PO uczy się na błędach? Kolejny spot z wykorzystaniem sztucznej inteligencji
Użycie sztucznej inteligencji będzie przełomem w kampanii wyborczej? Platforma Obywatelska po raz kolejny użyła w swoim spocie głosu wygenerowanego za pomocą AI. Tym razem pojawiła się na ten temat adnotacja.
"Jeden mail może załatwić pracę w ministerstwie? Posłuchaj, jak się robi karierę w państwie PiS od kulis!" - pisze Platforma Obywatelska, prezentując nowy post wyborczy w mediach społecznościowych.
PO opublikowało "kolejny odcinek z serii #MailePrawdy".
Dalsza część artykułu pod materiałem wideo
Na nagraniu jest wizerunek Olgi Semeniuk, pełnomocniczki rządu ds. małych i średnich Przedsiębiorstw oraz Michała Dworczyka, byłego szefa Kancelarii Prezesa Rady Ministrów. Czytamy także informację, że wykorzystano treść maili z 17 października 2019 roku, które mają pochodzić ze skrzynki Dworczyka.
"Zobacz jak PiS załatwia stanowiska dla swoich" - słyszmy na początek spotu.
Zaraz później słyszymy kobiecy głos, który czyta treść wiadomości. "Michał, zgodnie z rozmową, dla mnie jedyną opcją przetrwania w polityce samorządowej jest: Podsekretarz Stanu w Ministerstwie Inwestycji i Rozwoju. Działką dla mnie, którą uważam za możliwą do udźwignięcia, są fundusze europejskie w jednostkach samorządu terytorialnego. Pozdrawiam, Olga Semeniuk".

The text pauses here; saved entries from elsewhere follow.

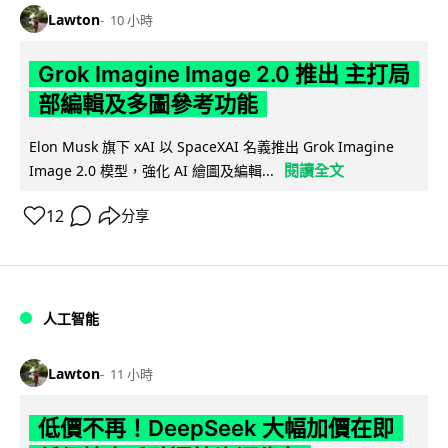
Lawton
10 小時
Grok Imagine Image 2.0 推出 主打局
部編輯及多圖參考功能
Elon Musk 旗下 xAI 以 SpaceXAI 名義推出 Grok Imagine
閱讀全文
Image 2.0 模型，強化 AI 繪圖及編輯...
12
分享
人工智能
Lawton
11 小時
低價不再！DeepSeek 大幅加價在即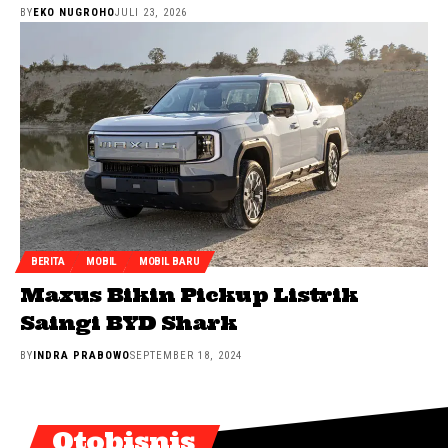
BY
EKO NUGROHO
JULI 23, 2026
BERITA
MOBIL
MOBIL BARU
Maxus Bikin Pickup Listrik
Saingi BYD Shark
BY
INDRA PRABOWO
SEPTEMBER 18, 2024
Otobisnis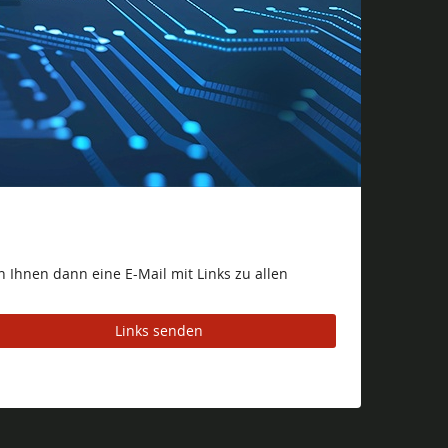
 Ihnen dann eine E-Mail mit Links zu allen
Links senden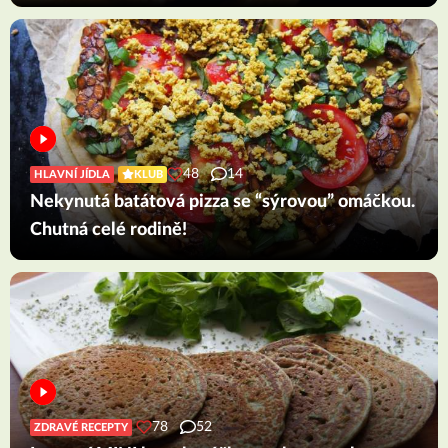
48
14
HLAVNÍ JÍDLA
KLUB
Nekynutá batátová pizza se “sýrovou” omáčkou.
Chutná celé rodině!
78
52
ZDRAVÉ RECEPTY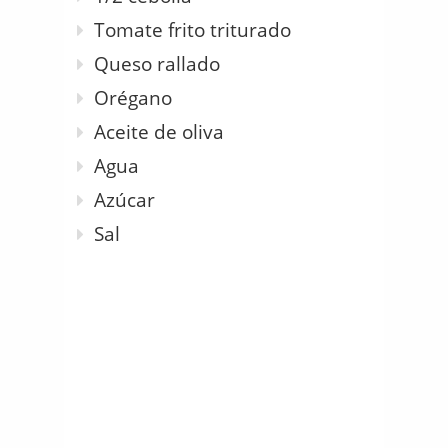
Tomate frito triturado
Queso rallado
Orégano
Aceite de oliva
Agua
Azúcar
Sal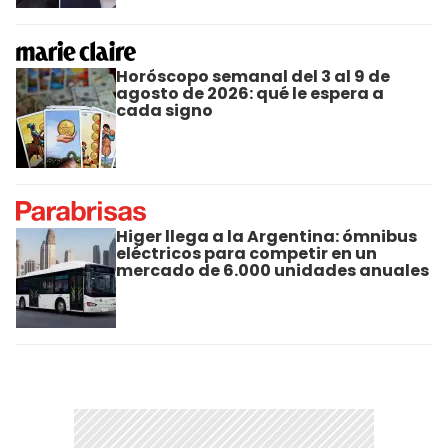
Horóscopo semanal del 3 al 9 de
agosto de 2026: qué le espera a
cada signo
Higer llega a la Argentina: ómnibus
eléctricos para competir en un
mercado de 6.000 unidades anuales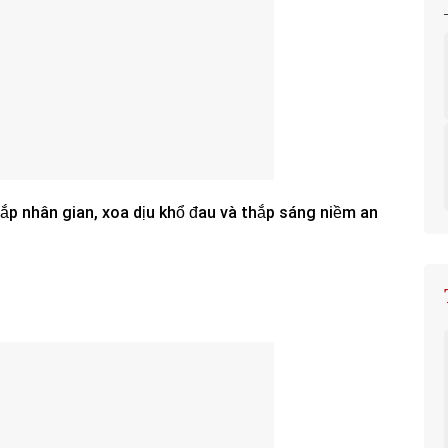
ắp nhân gian, xoa dịu khổ đau và thắp sáng niềm an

Głos męski odpowiada: działamy!
Spot Platformy Obywatelskiej. Bohaterem - Morawiecki
W poście Platforma Obywatelska informuje, że lektor został wygenerowany przez AI. To kolejny taki spot Platformy. Wokół poprzedniego pojawiły się kontrowersje.
PO opublikowała bowiem spot wyborczy, w którym zamieściła głos Mateusza Morawieckiego wygenerowany w tzw. technologii deepfake. Nie poinformowała jednak o tym odbiorców.
W nagraniu zestawiono wypowiedzi Mateusza Morawieckiego z mównicy sejmowej z treścią e-maila, który ma pochodzić ze skrzynki Michała Dworczyka. W parlamencie premier przekonywał, że Zjednoczona Prawica jest "silna jak stal", natomiast w wiadomości miał pisać o nielojalności Zbigniewa Ziobry.